**Work request:** Give the count of lines in the entries that include "Skills", and write nothing besides it.

**Supplied data:**
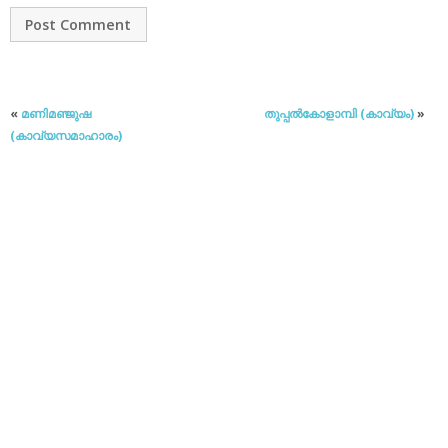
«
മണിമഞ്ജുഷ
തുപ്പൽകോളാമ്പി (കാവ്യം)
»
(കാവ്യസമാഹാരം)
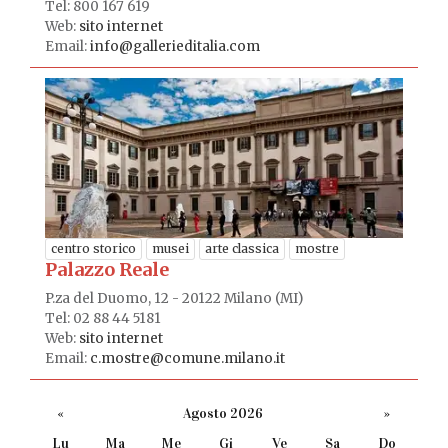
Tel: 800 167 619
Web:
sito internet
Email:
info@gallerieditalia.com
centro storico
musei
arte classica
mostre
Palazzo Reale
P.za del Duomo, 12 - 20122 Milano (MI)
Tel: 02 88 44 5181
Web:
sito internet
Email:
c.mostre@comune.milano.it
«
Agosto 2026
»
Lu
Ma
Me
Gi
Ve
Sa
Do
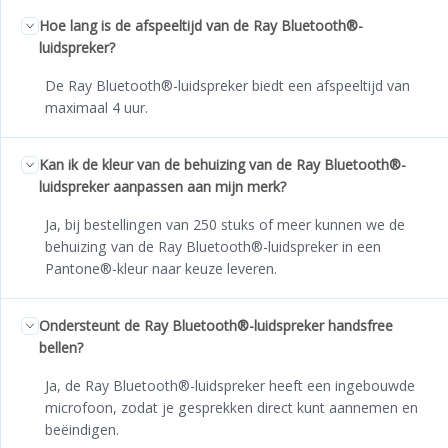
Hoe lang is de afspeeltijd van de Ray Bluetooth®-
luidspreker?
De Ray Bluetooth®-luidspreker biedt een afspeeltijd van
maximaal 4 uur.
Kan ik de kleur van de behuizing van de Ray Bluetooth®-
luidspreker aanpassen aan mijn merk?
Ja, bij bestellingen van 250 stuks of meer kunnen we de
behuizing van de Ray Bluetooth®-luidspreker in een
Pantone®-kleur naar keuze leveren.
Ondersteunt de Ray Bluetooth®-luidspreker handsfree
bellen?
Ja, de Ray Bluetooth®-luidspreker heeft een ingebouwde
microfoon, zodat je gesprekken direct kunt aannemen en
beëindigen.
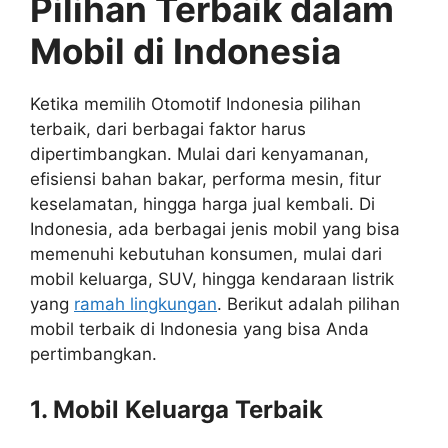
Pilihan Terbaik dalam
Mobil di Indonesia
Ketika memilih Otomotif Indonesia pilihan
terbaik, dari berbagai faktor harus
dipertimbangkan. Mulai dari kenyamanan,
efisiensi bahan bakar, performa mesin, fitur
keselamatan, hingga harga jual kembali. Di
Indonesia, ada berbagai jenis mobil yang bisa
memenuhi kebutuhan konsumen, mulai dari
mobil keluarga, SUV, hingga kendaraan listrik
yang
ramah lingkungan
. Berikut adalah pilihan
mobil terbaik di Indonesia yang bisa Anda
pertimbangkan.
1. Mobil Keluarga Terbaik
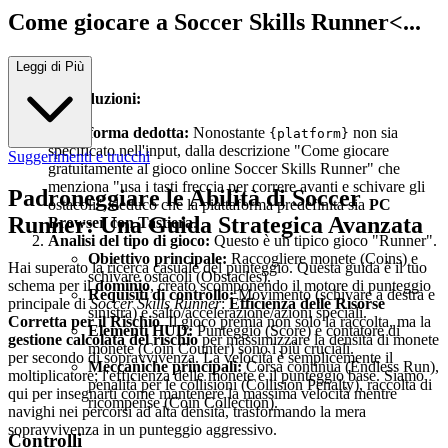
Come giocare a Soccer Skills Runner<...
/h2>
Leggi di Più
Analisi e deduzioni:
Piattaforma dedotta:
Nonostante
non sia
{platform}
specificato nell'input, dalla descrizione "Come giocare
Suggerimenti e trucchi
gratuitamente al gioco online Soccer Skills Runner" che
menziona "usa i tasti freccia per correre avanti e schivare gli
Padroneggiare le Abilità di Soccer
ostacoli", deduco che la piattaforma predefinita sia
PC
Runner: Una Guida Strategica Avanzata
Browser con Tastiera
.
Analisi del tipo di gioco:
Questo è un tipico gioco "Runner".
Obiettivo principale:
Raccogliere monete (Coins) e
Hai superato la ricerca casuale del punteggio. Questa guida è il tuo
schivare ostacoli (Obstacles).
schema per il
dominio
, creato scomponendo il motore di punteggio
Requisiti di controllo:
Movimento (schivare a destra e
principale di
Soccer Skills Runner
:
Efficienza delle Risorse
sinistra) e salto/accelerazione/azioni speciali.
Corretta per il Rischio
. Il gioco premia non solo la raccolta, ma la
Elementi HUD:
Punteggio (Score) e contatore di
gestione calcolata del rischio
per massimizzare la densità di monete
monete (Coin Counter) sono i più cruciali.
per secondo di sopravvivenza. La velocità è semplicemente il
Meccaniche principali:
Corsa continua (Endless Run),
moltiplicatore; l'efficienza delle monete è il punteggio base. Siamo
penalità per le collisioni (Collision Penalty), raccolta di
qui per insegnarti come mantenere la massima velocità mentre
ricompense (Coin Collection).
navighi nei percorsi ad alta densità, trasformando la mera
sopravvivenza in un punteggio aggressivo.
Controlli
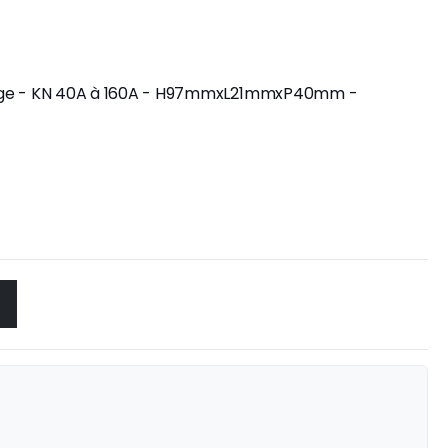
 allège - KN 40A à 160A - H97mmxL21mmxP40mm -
* * *
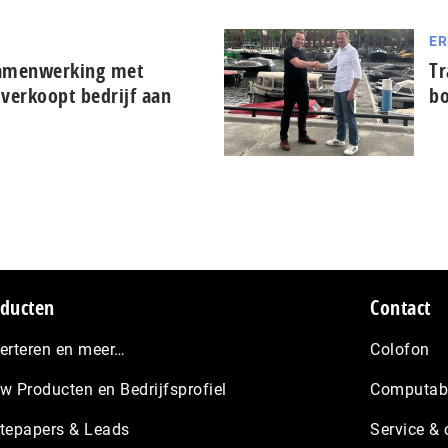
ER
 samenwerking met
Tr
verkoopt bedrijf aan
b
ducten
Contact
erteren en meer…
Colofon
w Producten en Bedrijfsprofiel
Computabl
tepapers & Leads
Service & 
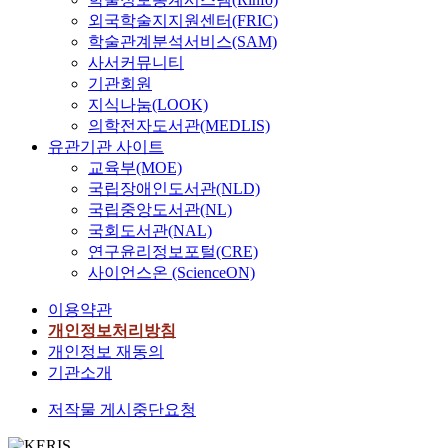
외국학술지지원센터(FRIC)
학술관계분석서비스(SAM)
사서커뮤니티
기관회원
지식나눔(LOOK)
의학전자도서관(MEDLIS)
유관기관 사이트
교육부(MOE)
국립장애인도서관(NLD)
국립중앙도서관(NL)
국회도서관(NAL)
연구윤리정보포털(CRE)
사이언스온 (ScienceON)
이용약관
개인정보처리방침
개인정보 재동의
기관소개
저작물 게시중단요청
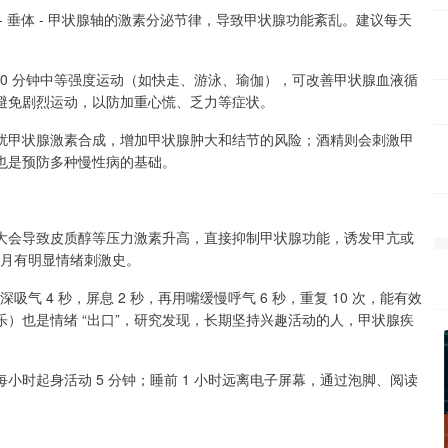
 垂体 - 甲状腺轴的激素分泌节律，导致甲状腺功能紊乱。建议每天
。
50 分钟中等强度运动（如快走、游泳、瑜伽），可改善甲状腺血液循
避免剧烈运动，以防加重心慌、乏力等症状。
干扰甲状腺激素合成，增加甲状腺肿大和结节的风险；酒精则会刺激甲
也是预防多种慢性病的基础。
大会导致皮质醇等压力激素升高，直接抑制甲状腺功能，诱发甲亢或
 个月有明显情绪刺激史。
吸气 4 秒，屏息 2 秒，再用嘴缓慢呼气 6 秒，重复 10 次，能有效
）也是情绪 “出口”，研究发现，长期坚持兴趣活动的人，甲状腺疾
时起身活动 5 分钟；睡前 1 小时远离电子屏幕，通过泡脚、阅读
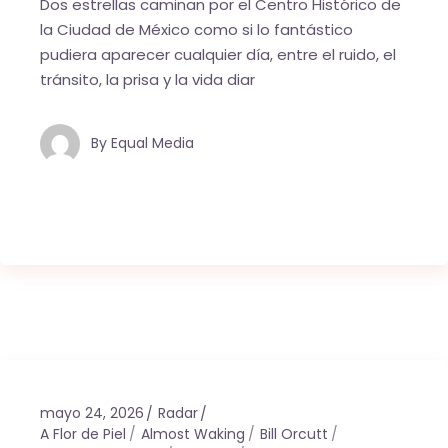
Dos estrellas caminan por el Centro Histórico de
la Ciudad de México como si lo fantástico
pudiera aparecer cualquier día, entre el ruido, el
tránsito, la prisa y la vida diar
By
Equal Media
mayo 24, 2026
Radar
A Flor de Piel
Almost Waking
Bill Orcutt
--
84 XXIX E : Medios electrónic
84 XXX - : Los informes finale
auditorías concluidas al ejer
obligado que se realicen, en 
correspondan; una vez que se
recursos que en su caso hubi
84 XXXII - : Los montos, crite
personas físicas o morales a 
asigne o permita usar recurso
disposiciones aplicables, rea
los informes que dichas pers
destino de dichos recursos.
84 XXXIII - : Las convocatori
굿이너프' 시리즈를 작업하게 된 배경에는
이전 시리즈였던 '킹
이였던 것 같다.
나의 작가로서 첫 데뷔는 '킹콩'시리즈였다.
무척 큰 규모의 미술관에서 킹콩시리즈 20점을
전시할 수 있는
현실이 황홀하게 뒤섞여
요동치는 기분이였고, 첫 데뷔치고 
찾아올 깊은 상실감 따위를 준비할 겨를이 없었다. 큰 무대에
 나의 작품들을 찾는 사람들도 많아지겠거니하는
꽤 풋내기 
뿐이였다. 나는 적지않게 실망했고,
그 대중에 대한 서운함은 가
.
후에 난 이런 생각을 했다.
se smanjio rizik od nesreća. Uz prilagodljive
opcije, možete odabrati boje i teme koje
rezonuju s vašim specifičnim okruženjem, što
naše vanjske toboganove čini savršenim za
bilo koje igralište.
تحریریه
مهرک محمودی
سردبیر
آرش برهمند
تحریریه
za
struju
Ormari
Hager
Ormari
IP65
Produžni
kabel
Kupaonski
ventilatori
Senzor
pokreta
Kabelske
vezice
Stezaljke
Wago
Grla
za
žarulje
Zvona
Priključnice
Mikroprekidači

**Response to this exercise:** 3